If you’re looking for something to read, watch or listen to, you can’t do better than the book swap, Salem’s twice-annual exchange of gently used media.
“You can drop off, pick up or do both,” said Julie Rose, a business manager for the City of Salem who helps organize the event for Salem Recycles.
Spring cleaners with a stack of paperbacks they no longer want, but which they don’t want to throw out, should bring them to the Senior Center tonight from 5 to 7.
“Anybody can drop off anything,” Rose said, including magazines, CDs, video and audio cassettes, and greeting cards, along with books.
“That night, we set up loose categories, such as mysteries, home and garden, and children’s books,” she said.
When the doors open Saturday, from 10 a.m. to 1 p.m., visitors don’t actually have to swap items but may select from those available.

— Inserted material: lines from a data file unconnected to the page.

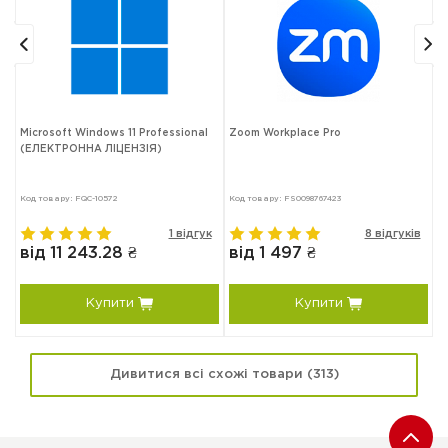
5
Microsoft Windows 11 Professional
Zoom Workplace Pro
M
(ЕЛЕКТРОННА ЛІЦЕНЗІЯ)
Код товару: FQC-10572
Код товару: FS0098767423
К
в
1 відгук
8 відгуків
від 11 243.28 ₴
від 1 497 ₴
в
Купити
Купити
Дивитися всі схожі товари (313)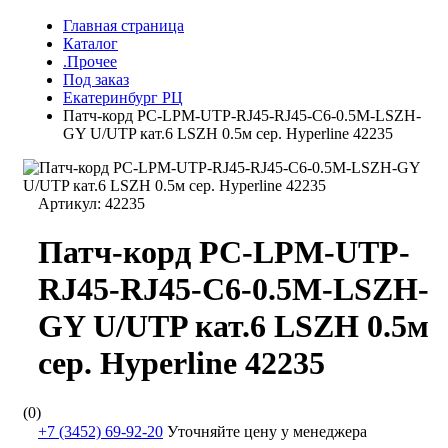
Главная страница
Каталог
.Прочее
Под заказ
Екатеринбург РЦ
Патч-корд PC-LPM-UTP-RJ45-RJ45-C6-0.5M-LSZH-
GY U/UTP кат.6 LSZH 0.5м сер. Hyperline 42235
Артикул:
42235
Патч-корд PC-LPM-UTP-
RJ45-RJ45-C6-0.5M-LSZH-
GY U/UTP кат.6 LSZH 0.5м
сер. Hyperline 42235
(0)
+7 (3452) 69-92-20
Уточняйте цену у менеджера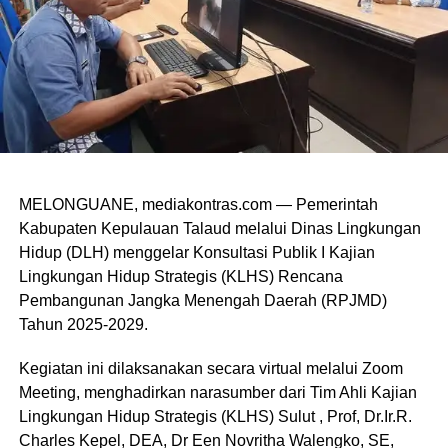
MELONGUANE, mediakontras.com — Pemerintah
Kabupaten Kepulauan Talaud melalui Dinas Lingkungan
Hidup (DLH) menggelar Konsultasi Publik I Kajian
Lingkungan Hidup Strategis (KLHS) Rencana
Pembangunan Jangka Menengah Daerah (RPJMD)
Tahun 2025-2029.
Kegiatan ini dilaksanakan secara virtual melalui Zoom
Meeting, menghadirkan narasumber dari Tim Ahli Kajian
Lingkungan Hidup Strategis (KLHS) Sulut , Prof, Dr.Ir.R.
Charles Kepel, DEA, Dr Een Novritha Walengko, SE,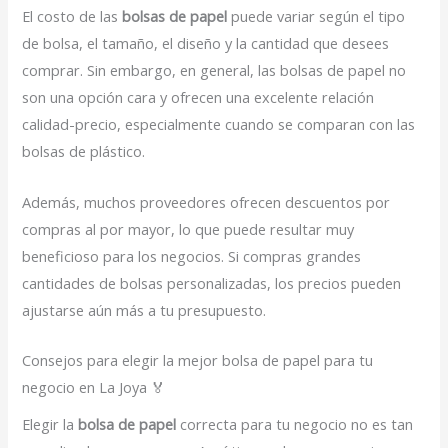
El costo de las
bolsas de papel
puede variar según el tipo
de bolsa, el tamaño, el diseño y la cantidad que desees
comprar. Sin embargo, en general, las bolsas de papel no
son una opción cara y ofrecen una excelente relación
calidad-precio, especialmente cuando se comparan con las
bolsas de plástico.
Además, muchos proveedores ofrecen descuentos por
compras al por mayor, lo que puede resultar muy
beneficioso para los negocios. Si compras grandes
cantidades de bolsas personalizadas, los precios pueden
ajustarse aún más a tu presupuesto.
Consejos para elegir la mejor bolsa de papel para tu
negocio en La Joya 🏅
Elegir la
bolsa de papel
correcta para tu negocio no es tan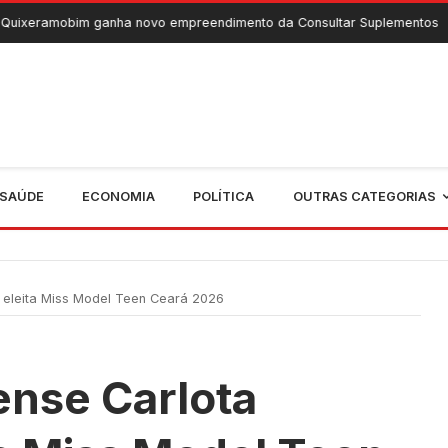
anha novo empreendimento da Consultar Suplementos
6 De Agos
SAÚDE
ECONOMIA
POLÍTICA
OUTRAS CATEGORIAS
eleita Miss Model Teen Ceará 2026
nse Carlota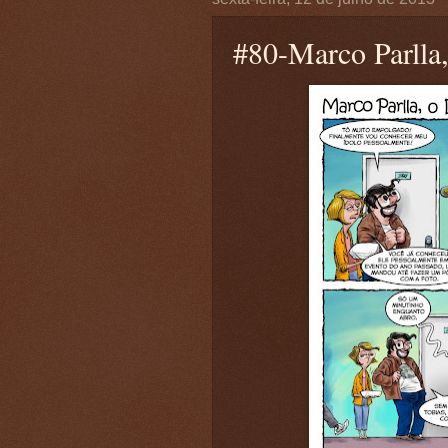
#80-Marco Parlla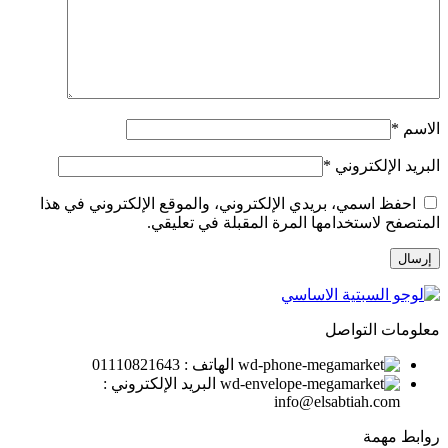
الاسم
*
البريد الإلكتروني
*
احفظ اسمي، بريدي الإلكتروني، والموقع الإلكتروني في هذا
المتصفح لاستخدامها المرة المقبلة في تعليقي.
معلومات التواصل
الهاتف : 01110821643
البريد الإلكتروني :
info@elsabtiah.com
روابط مهمة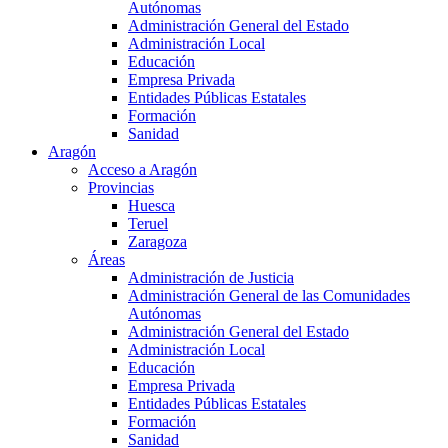
Autónomas
Administración General del Estado
Administración Local
Educación
Empresa Privada
Entidades Públicas Estatales
Formación
Sanidad
Aragón
Acceso a Aragón
Provincias
Huesca
Teruel
Zaragoza
Áreas
Administración de Justicia
Administración General de las Comunidades
Autónomas
Administración General del Estado
Administración Local
Educación
Empresa Privada
Entidades Públicas Estatales
Formación
Sanidad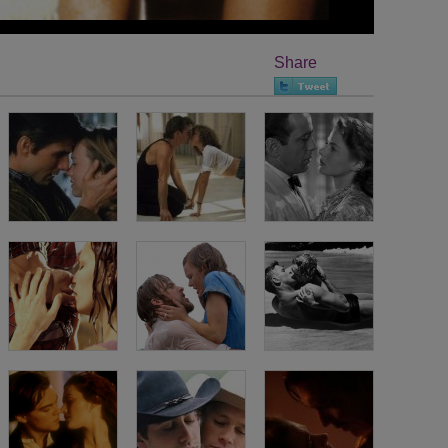
Share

“We do ask that people take only two bags up until noon,” Rose said. “Between 12 and 1, we don’t care what you take.”
Anything that’s left over will be picked up by Goodwill, which will recycle what it can’t sell.
People may bring in items for the swap throughout the event, but dropping them off on Friday helps volunteers get organized, Rose said.
The book swap started six years ago and was held in several churches before finding a home at the Senior Center, at 5 Broad St.
Having a fixed address has allowed organizers to settle on dates in March and September for holding the event, which continues to grow in popularity.
“I would guess we had somewhere between 75 to 85 people in the beginning first few swaps,” Rose said. “At the last one, on Sept. 21, there were 487 people.
“They love it. People describe it as their favorite event of the year. We have regulars and volunteers that volunteer for every swap.”